◆ **Problem**
From the first line to the last, print the records exactly, leaving out the pictures.

◆ **Data extracts**
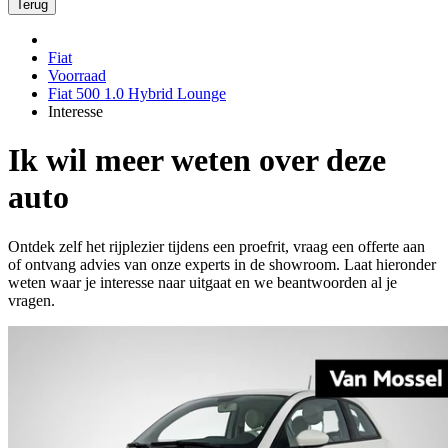
Terug
Fiat
Voorraad
Fiat 500 1.0 Hybrid Lounge
Interesse
Ik wil meer weten over deze
auto
Ontdek zelf het rijplezier tijdens een proefrit, vraag een offerte aan
of ontvang advies van onze experts in de showroom. Laat hieronder
weten waar je interesse naar uitgaat en we beantwoorden al je
vragen.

◆ **Exercise result**
Terug
Fiat
Voorraad
Fiat 500 1.0 Hybrid Lounge
Interesse
Ik wil meer weten over deze
auto
Ontdek zelf het rijplezier tijdens een proefrit, vraag een offerte aan
of ontvang advies van onze experts in de showroom. Laat hieronder
weten waar je interesse naar uitgaat en we beantwoorden al je
vragen.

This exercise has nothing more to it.